> [Document structure recognition data]
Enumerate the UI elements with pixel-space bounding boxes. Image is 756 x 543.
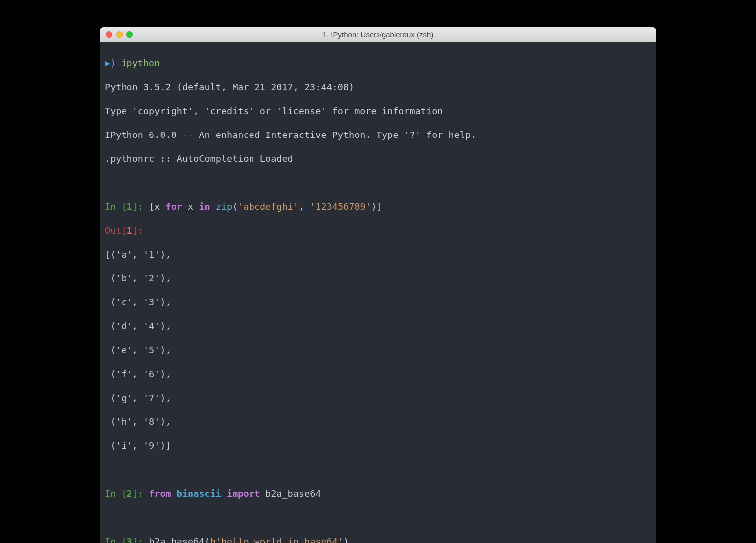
zoom-icon[interactable] xyxy=(126,31,133,38)
in-prompt: In [ xyxy=(105,488,127,499)
in-prompt-close: ]: xyxy=(132,201,149,212)
in-num: 1 xyxy=(127,201,132,212)
shell-prompt-line: ▶⟩ ipython xyxy=(105,57,651,69)
prompt-paren-icon: ⟩ xyxy=(110,58,116,68)
out-1-value: ('h', '8'), xyxy=(105,416,651,428)
out-1-value: ('b', '2'), xyxy=(105,272,651,284)
out-1-value: [('a', '1'), xyxy=(105,249,651,261)
banner-line: Python 3.5.2 (default, Mar 21 2017, 23:4… xyxy=(105,81,651,93)
traffic-lights xyxy=(100,31,133,38)
blank-line xyxy=(105,464,651,476)
in-num: 2 xyxy=(127,488,132,499)
out-num: 1 xyxy=(127,225,132,236)
out-1-value: ('g', '7'), xyxy=(105,392,651,404)
terminal-window: 1. IPython: Users/gableroux (zsh) ▶⟩ ipy… xyxy=(100,27,656,543)
in-1-line: In [1]: [x for x in zip('abcdefghi', '12… xyxy=(105,201,651,213)
banner-line: .pythonrc :: AutoCompletion Loaded xyxy=(105,153,651,165)
out-1-label: Out[1]: xyxy=(105,225,651,237)
out-prompt-close: ]: xyxy=(132,225,149,236)
out-1-value: ('i', '9')] xyxy=(105,440,651,452)
in-prompt-close: ]: xyxy=(132,488,149,499)
in-prompt: In [ xyxy=(105,201,127,212)
banner-line: IPython 6.0.0 -- An enhanced Interactive… xyxy=(105,129,651,141)
shell-command: ipython xyxy=(121,58,160,68)
blank-line xyxy=(105,177,651,189)
out-prompt: Out[ xyxy=(105,225,127,236)
in-num: 3 xyxy=(127,536,132,543)
out-1-value: ('d', '4'), xyxy=(105,320,651,332)
in-2-line: In [2]: from binascii import b2a_base64 xyxy=(105,488,651,500)
out-1-value: ('e', '5'), xyxy=(105,344,651,356)
in-prompt-close: ]: xyxy=(132,536,149,543)
banner-line: Type 'copyright', 'credits' or 'license'… xyxy=(105,105,651,117)
prompt-arrow-icon: ▶ xyxy=(105,58,110,68)
out-1-value: ('c', '3'), xyxy=(105,296,651,308)
minimize-icon[interactable] xyxy=(116,31,123,38)
terminal-body[interactable]: ▶⟩ ipython Python 3.5.2 (default, Mar 21… xyxy=(100,42,656,543)
blank-line xyxy=(105,512,651,524)
window-title: 1. IPython: Users/gableroux (zsh) xyxy=(323,30,434,39)
close-icon[interactable] xyxy=(106,31,112,38)
in-prompt: In [ xyxy=(105,536,127,543)
titlebar[interactable]: 1. IPython: Users/gableroux (zsh) xyxy=(100,27,656,42)
out-1-value: ('f', '6'), xyxy=(105,368,651,380)
in-3-line: In [3]: b2a_base64(b'hello world in base… xyxy=(105,536,651,543)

> [EXERCISE PROMPT]
Would you please copy every line in the data that contains the word "window"?

> [OUTPUT FOR THIS TASK]
terminal-window: 1. IPython: Users/gableroux (zsh) ▶⟩ ipy… xyxy=(100,27,656,543)
window-title: 1. IPython: Users/gableroux (zsh) xyxy=(323,30,434,39)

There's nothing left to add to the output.